When I fight against Noya, I see-grace like a darting swallow flying at sunset, speed I will never have. I see my faults, not hers.

“He saw his own faults, my Lady.”

Idane smiled and stayed silent for a time.

“The seasons change so quickly. It’s almost time for some of us to move back into the lowlands for the winter,” the Lady Idane said.

Some of us. Not all of us. A few girls came to the summer camps every year, fewer remained for a winter’s training. So Tegan had learned. Noya would stay, certainly, and Havoise and little Jibben. But would she be with them when they went to the winter caves and learned letters and lacework, and things of leechcraft that a visitor from the White Temple taught?

Tegan’s fingers found a pebble, rough in the smooth beans. She tossed it toward the stream, got up and walked away, feeling the Lady Idane’s measuring gaze on her back.

Outside the mine, Osyr’s banner wavered, dipped, and fell. A shout went up and the banner rose again. Tegan caught sight of Seagus, his red beard red with blood. He threw Osyr’s banner to one of his men and roared with triumph.

Release the demon now, if ever she were to be released. She felt power gathering, drawn to the beacon in her hand.

“Come forth, Ninidh,” Tegan whispered.

The demonstone grew hot. It burned against Tegan’s palm like a coal. She struggled to hold it and opened her hand. A puff of smoke rose from her singed flesh.
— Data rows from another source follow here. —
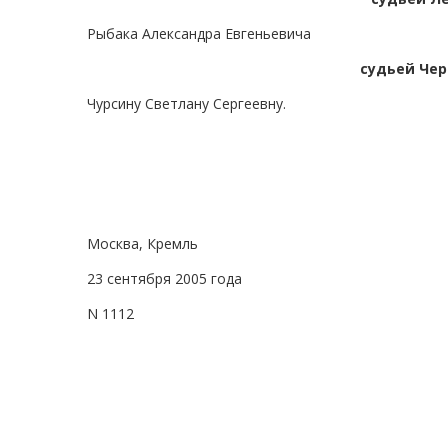
Рыбака Александра Евгеньевича
судьей Чер
Чурсину Светлану Сергеевну.
Москва, Кремль
23 сентября 2005 года
N 1112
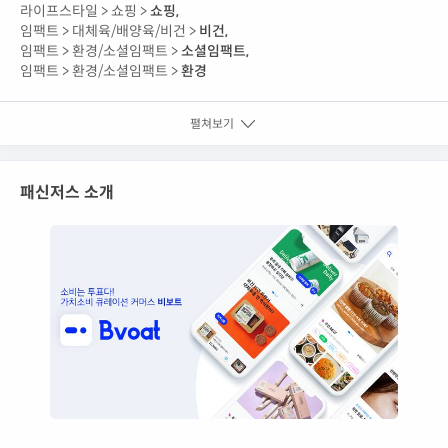
라이프스타일 >
쇼핑 >
쇼핑
,
임팩트 >
대체육/배양육/비건 >
비건
,
임팩트 >
환경/소셜임팩트 >
소셜임팩트
,
임팩트 >
환경/소셜임팩트 >
환경
펼쳐보기
패신저스 소개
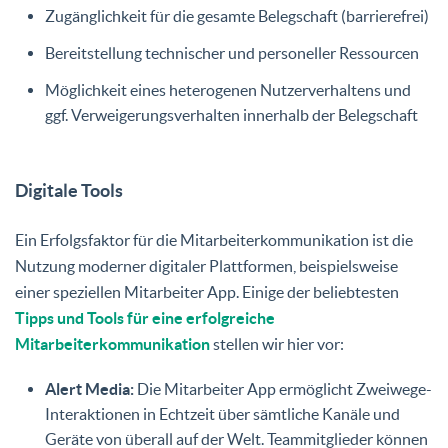
Zugänglichkeit für die gesamte Belegschaft (barrierefrei)
Bereitstellung technischer und personeller Ressourcen
Möglichkeit eines heterogenen Nutzerverhaltens und
ggf. Verweigerungsverhalten innerhalb der Belegschaft
Digitale Tools
Ein Erfolgsfaktor für die Mitarbeiterkommunikation ist die
Nutzung moderner digitaler Plattformen, beispielsweise
einer speziellen Mitarbeiter App. Einige der beliebtesten
Tipps und Tools für eine erfolgreiche
Mitarbeiterkommunikation
stellen wir hier vor:
Alert Media:
Die Mitarbeiter App ermöglicht Zweiwege-
Interaktionen in Echtzeit über sämtliche Kanäle und
Geräte von überall auf der Welt. Teammitglieder können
The smoke drifted upward. Tegan could not take her eyes from it, from the swirling forces that circled the confines of the cave. They drifted on currents of desire and release, and centered themselves in the fetid air.

Transparent as blown crystal, a woman’s form took shape in the mouth of the tunnel. It floated above the filthy floor of the cave, and laughed a laugh like shattered ice.

Ninidh. It was Ninidh. The demon spun like a whirlwind. She darted into one of the tunnels. Tegan heard her cooing at what she found there. Ninidh returned, her ghostly hands filled with raw gems in all the colors of moonlight.

The demon glided toward the shattered grate, and freedom.

“Stay!” Tegan shouted.

A demon’s voice laughed and a demon’s wild joy filled the cave.

Stay? With all the wide world before me, and all these gems in my hands? Almost, mortal, I would let you live, for the joy you have given me when you unlocked my powers.

Tegan gripped the demonstone in her fist. It had grown cold as ice.

That bauble? The demon danced around Tegan like a whirlwind. I’m not in it now! You have freed me!

Tegan slashed at the transparent form with her sword, a foolish weapon against a demon. The sword would not serve her for this.

What would?

Tegan had sought strength in skills of seduction garnered from the Red Temple. She knew the way power moved among the world’s divided kingdoms. She knew how to use the weaknesses of men or women as needs be. Nothing she had learned could help her leash this demon, this evil wraith that Tegan had hoped to bind against a greater evil.

Blow after countered blow, the sword growing heavy as lead, the heat of the autumn sun on her shoulders, and old Caedrun’s voice grating in her ears, “Strength! Strength and speed, Tegan, make the sword light in your mind and you will find it easier to wield.” Until Tegan wanted to cry, and would not, because the Lady Idane had come to the edge of the clearing and was watching, seeming not to watch.

Had the lady sighed, shaking her head in frustration? Tegan couldn’t really see anything in the shade but the brown on brown of autumn leaves. There had been frost at the edge of her blanket this morning.

In a match against Noya, thinking, this is useless. I will never best her, I will never fit in here, with these women of grace and laughter who are always at ease, always accepted, ever the gentle word comes to their lips and at times I can’t speak at all.

Noya will stay and I will go back to the beanfields. I will carry my sister’s baby on my hip, not a sword.